One test indicated a benefit regarding vision, with 3.8% of those who were not wearing a mask being unable to locate the window that required jettisoning to exit (these subjects either had their eyes closed or were unable to see, Evely said). All of those who were wearing a mask were able to find the window. There were some reports that masks had leaked. Facial hair appeared to be the main reason for this.

The Mares dive mask that was used in the study was selected to reduce the variable of leakage. Its double skirt allowed more flexibility in getting a seal, and Evely said that the soft silicone also facilitated this. There were adjustable straps and separate lenses for each eye. Two mask sizes were used, which ensured the mask would fit a higher percentage of the population. (This is not the same mask that is carried onboard the Cougar helicopters that provide transportation to and from the Newfoundland and Labrador offshore oil fields.)

While there have been some objections to the use of the dive mask in the past, Evely said that they need to be held up to scrutiny. One concern is the fear that the individual could be thrown forward and the mask shattered, resulting in injury or fatality. She said that the now common use of four-point harnesses in place of lap belts on helicopters and training simulators has significantly reduced this risk. In addition, shatter-proof materials could be used in masks to further mitigate this risk.

One issue that was not addressed in this study is the integration of the mask with the suit. Evely said it needs to be determined whether a new mask will need to be designed for this purpose. Another area that has yet to be explored is the effect of high-impact forces on the mask. Future research would enable the team to recommend the requirements for dive mask design that are acceptable for use in helicopter underwater egress.
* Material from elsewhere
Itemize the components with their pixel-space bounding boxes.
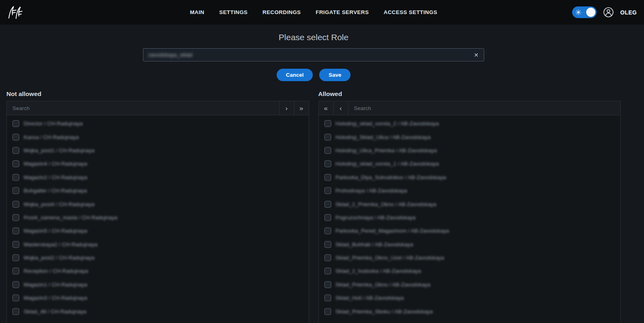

Evely and her colleagues at the OSSC presented the results of the first phase of the dive mask test at the International Association for Safety and Survival Training conference in St. John’s in October 2012. Greg Harvey, an OSSC instructor in basic survival training, said, “There’s a big gap out there in terms of people’s knowledge of the mask.” He pointed out that while Atlantic Canada is the only jurisdiction where dive masks are provided on helicopter flights servicing the offshore oil and gas industry, schools in other jurisdictions have been using the dive mask as a training tool.

It is anticipated that a follow-up study will be conducted to address these issues. Evely said that further research is required before an application can be made to the regulatory authorities to mandate the use of dive masks for underwater helicopter escape.